Thursday, August 21, 2008
Afghanistan goal: permanent US bases, as usual
The Afghan fire looks set to spread, but there is a way out
Far from being a noble cause, the occupation of Afghanistan is poisoning the region and will never bring peace or security.
Seumas Milne, The Guardian (UK) 21 August 2008. Excerpts:
The original aims of the invasion, it will be recalled, were the capture or killing of Osama bin Laden and the Taliban leader, Mullah Omar, and the destruction of al-Qaida in the aftermath of 9/11. None of those aims have been achieved. Instead, the US and its friends brought back to power an alliance of brutal and corrupt warlords, gave them new identities as democrats with phony elections, and drove the Taliban and al-Qaida leaderships over the border to Pakistan.
Far from reducing the threat of terrorism, this... has simply spread it around the region, bringing forth an increasingly potent campaign of resistance... a certain recipe for conflict without end.
The Afghan war certainly cannot be won, but the bitterly unpopular 2005 agreement for indefinite bases in the country left no doubt that the US is planning to stay for the long haul. NATO's secretary general, Jaap de Hoop Scheffer, made clear... that western interests in Afghanistan went well beyond good governance to the strategic interest in having a permanent military presence in a state that borders central Asia, China, Iran and Pakistan.

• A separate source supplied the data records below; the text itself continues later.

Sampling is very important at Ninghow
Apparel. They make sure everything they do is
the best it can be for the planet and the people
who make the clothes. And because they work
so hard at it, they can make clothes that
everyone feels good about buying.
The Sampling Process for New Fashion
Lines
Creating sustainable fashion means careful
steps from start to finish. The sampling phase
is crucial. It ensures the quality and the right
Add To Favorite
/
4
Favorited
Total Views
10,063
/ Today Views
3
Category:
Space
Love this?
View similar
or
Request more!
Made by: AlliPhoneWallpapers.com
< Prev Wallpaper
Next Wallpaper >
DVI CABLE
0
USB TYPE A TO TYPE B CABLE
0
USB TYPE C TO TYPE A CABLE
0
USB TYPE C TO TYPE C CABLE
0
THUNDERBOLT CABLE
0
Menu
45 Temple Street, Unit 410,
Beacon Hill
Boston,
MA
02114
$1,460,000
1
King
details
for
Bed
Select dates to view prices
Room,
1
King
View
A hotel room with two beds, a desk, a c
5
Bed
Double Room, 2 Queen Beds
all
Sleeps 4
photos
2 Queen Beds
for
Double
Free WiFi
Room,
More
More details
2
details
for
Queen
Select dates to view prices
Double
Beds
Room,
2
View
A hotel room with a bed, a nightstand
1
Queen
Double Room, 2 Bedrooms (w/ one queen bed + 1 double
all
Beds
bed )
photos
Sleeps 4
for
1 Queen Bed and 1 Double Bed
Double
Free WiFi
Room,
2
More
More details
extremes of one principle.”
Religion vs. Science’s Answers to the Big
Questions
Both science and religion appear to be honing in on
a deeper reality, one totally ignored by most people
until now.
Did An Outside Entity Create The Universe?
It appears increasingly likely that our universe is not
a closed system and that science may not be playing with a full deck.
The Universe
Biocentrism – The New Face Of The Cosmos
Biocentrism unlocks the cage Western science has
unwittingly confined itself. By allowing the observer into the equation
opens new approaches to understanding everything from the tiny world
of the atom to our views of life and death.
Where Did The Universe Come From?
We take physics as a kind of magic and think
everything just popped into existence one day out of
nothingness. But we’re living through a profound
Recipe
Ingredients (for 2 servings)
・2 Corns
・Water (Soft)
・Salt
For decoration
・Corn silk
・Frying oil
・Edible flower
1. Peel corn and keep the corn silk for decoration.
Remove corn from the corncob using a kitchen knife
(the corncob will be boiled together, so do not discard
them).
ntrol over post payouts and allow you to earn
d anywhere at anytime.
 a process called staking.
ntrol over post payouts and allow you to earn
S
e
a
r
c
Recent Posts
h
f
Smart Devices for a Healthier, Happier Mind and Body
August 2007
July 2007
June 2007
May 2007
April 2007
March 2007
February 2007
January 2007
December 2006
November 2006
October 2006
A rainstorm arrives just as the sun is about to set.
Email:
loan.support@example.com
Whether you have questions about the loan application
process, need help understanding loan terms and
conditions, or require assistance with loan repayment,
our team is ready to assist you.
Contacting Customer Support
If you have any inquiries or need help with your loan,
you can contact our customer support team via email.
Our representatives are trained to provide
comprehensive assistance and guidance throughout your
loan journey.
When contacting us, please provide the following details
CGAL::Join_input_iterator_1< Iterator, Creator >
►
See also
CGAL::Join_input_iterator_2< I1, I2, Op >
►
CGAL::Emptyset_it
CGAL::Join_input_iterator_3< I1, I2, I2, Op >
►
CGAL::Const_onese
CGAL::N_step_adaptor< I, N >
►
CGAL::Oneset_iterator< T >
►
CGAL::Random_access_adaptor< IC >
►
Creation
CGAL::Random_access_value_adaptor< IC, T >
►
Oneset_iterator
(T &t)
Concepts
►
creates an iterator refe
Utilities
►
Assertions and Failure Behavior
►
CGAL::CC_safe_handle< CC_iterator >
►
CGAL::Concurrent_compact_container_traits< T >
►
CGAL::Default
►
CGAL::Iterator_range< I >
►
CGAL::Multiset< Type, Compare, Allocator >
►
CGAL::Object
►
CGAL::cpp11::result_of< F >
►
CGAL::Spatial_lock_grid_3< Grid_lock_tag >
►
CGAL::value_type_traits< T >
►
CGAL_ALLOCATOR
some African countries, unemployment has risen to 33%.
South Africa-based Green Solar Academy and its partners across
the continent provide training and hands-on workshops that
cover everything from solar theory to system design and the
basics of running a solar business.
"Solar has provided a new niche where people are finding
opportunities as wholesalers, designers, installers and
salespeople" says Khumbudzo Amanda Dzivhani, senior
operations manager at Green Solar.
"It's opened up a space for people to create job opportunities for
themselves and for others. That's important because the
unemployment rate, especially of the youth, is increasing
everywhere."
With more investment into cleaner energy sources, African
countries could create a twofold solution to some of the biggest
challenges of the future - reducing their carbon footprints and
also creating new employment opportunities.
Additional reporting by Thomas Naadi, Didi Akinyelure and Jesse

The only way to end the war is the withdrawal of foreign troops as part of a political settlement negotiated with all the significant players in the country, including the Taliban, and guaranteed by the regional powers and neighbouring states. A large majority of Afghans say they back negotiations with the Taliban, even in western-conducted opinion polls. The Taliban themselves insist they will only talk once foreign troops have withdrawn. If that were the only obstacle, it could surely be choreographed as a parallel process. But given the scale of commitments made by the US and NATO, the fire of the Afghan war seems bound to spread further.